TrOPICS accueille désormais une rubrique de Varia à la suite du numéro thématique. La recherche n’est pas toujours une question de projets collectifs et de plans quadriennaux basés sur des critères dits d’excellence – voire sur des effets de mode – et dont résultent, la plupart du temps, les appels à communication ou à publication. Le chercheur en sciences humaines connaît parfois une progression de ses recherches personnelles qui l’amène quelque peu à la marge des sentiers tracés par les grands axes décidés depuis les centres. Si ceux-ci sont essentiels, la liberté individuelle du chercheur ne l’est pas moins et peut faire tout autant avancer la connaissance. Or il convient de rendre compte de ces études, parfois étapes nécessaires dans l’avancement de projets plus vastes : que l’on pense au chercheur expérimenté qui développe un axe personnel ou au néophyte qui explore ou prolonge une réflexion sur sa thèse.

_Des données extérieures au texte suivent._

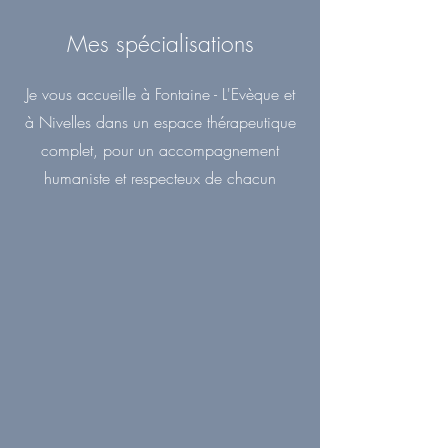
Mes spécialisations
Je vous accueille à Fontaine - L'Evèque et
à Nivelles dans un espace thérapeutique
complet, pour un accompagnement
humaniste et respecteux de chacun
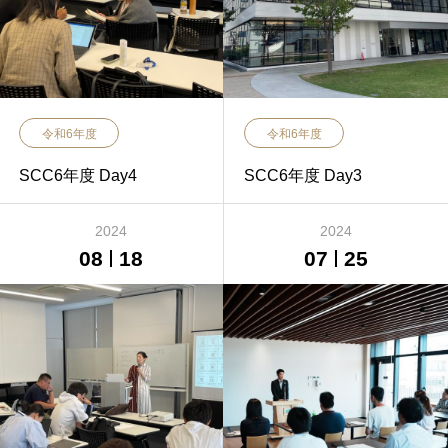
令和6年度
令和6年度
SCC6年度 Day4
SCC6年度 Day3
2024
2024
08
18
07
25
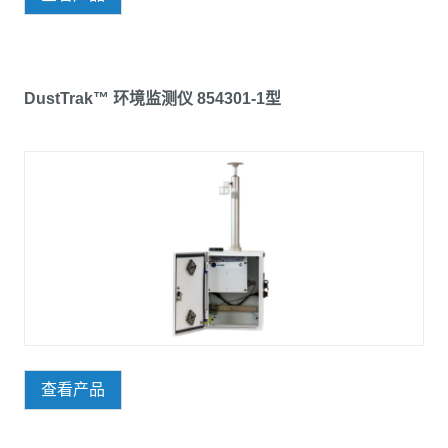
DustTrak™ 环境监测仪 854301-1型
查看产品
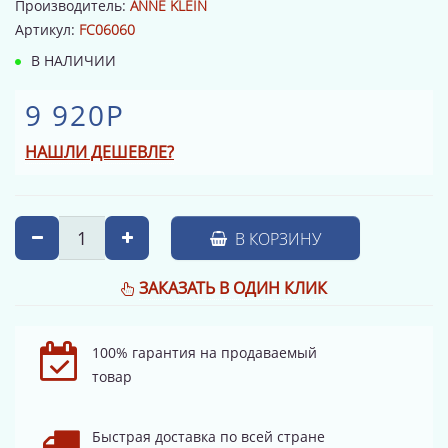
Производитель:
ANNE KLEIN
Артикул:
FC06060
В НАЛИЧИИ
9 920Р
НАШЛИ ДЕШЕВЛЕ?
В КОРЗИНУ
ЗАКАЗАТЬ В ОДИН КЛИК
100% гарантия на продаваемый
товар
Быстрая доставка по всей стране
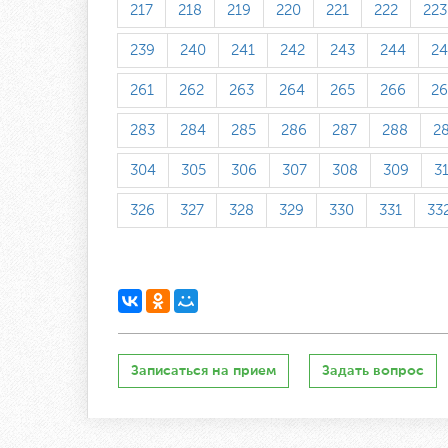
217
218
219
220
221
222
223
239
240
241
242
243
244
24
261
262
263
264
265
266
26
283
284
285
286
287
288
2
304
305
306
307
308
309
3
326
327
328
329
330
331
33
Записаться на прием
Задать вопрос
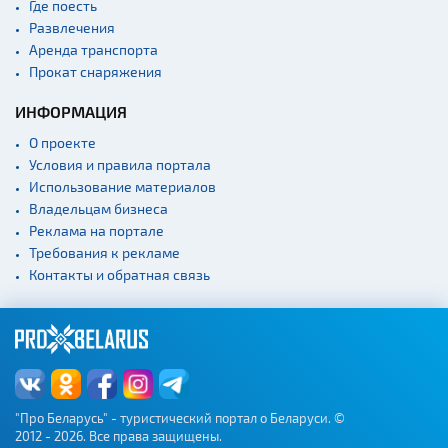
Где поесть
Развлечения
Аренда транспорта
Прокат снаряжения
ИНФОРМАЦИЯ
О проекте
Условия и правила портала
Использование материалов
Владельцам бизнеса
Реклама на портале
Требования к рекламе
Контакты и обратная связь
"Про Беларусь" - туристический портал о Беларуси. ©
2012 - 2026. Все права защищены.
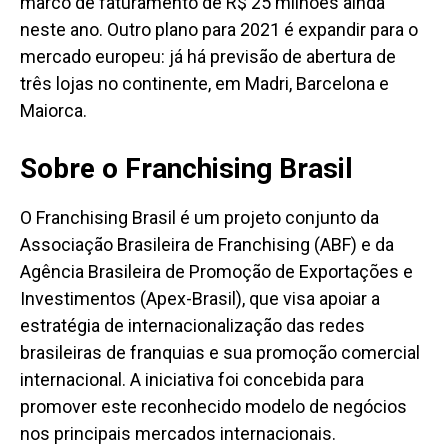
marco de faturamento de R$ 25 milhões ainda
neste ano. Outro plano para 2021 é expandir para o
mercado europeu: já há previsão de abertura de
três lojas no continente, em Madri, Barcelona e
Maiorca.
Sobre o Franchising Brasil
O Franchising Brasil é um projeto conjunto da
Associação Brasileira de Franchising (ABF) e da
Agência Brasileira de Promoção de Exportações e
Investimentos (Apex-Brasil), que visa apoiar a
estratégia de internacionalização das redes
brasileiras de franquias e sua promoção comercial
internacional. A iniciativa foi concebida para
promover este reconhecido modelo de negócios
nos principais mercados internacionais.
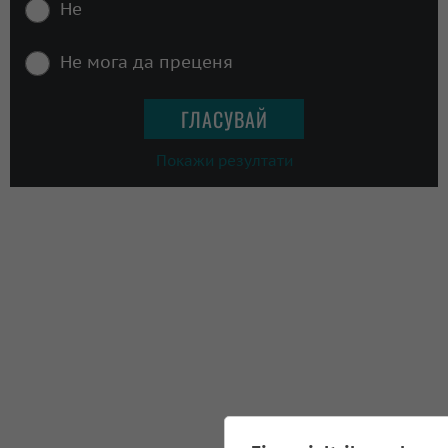
Не
Не мога да преценя
Покажи резултати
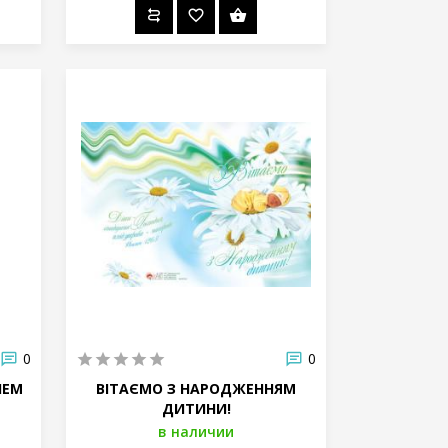
0
0
ИЕМ
ВІТАЄМО З НАРОДЖЕННЯМ
ДИТИНИ!
в наличии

TrOPICS se propose donc d’être aussi le lieu de publication de certains travaux « hors-sol », toujours selon les critères de la revue et ses exigences scientifiques (comité ad hoc et lecture en double aveugle).

Huit articles composent aujourd’hui cette première rubrique de Varia. Si la plupart sont essentiellement orientés vers la littérature, ils ressortissent néanmoins – dans l’esprit de DIRE, l’équipe d’accueil à laquelle est rattachée la revue – à divers domaines (l’opéra), diverses approches (génétique, thématique, comparatisme), diverses époques (du XVIe à nos jours) et contrées (Afrique, Amérique, Europe).

Nicolas Correard est remonté aux origines de la figure du savant-fou, bien connu des lecteurs de romans fantastiques ou de l’amateur de cinéma SF : en s’intéressant à la figure du Morosophe de la Renaissance, il étudie des auteurs et des œuvres en marge de toute catégorisation univoque et nous entraîne dans un monde littéraire et philosophique, dans la continuité de More et d’Érasme, où folie et sagesse semblent se fondre pour mieux nous confondre. Loin du mythe faustien ou prométhéen, le Morosophe souligne bien au contraire l’impuissance du savant.

Caroline Hoarau propose une relecture de l’Histoire d’une Grecque moderne de l’abbé Prévost à la fois comme réécriture du mythe de Pygmalion et comme renouvellement philosophique des questionnements à l’œuvre dans L’École des femmes. Elle souligne ainsi combien la problématique de l’interprétation au cœur de la diégèse prend une portée métatextuelle pour interroger la fiction en tant que telle.

Avec la contribution de Sébastien Baudoin, on reste dans le domaine littéraire et même, le plus « classique » puisqu’il revient sur une la question de l’autobio­graphie chez Chateaubriand ; mais c’est pour s’intéresser à un texte encore un peu méconnu, au statut incertain : la Vie de Rancé. Il analyse ici comment la biographie d’un abbé se trouve investie par l’écriture autobiographique, sur le plan diégétique mais aussi stylistique, mettant ainsi au jour le concept d’outre-écriture.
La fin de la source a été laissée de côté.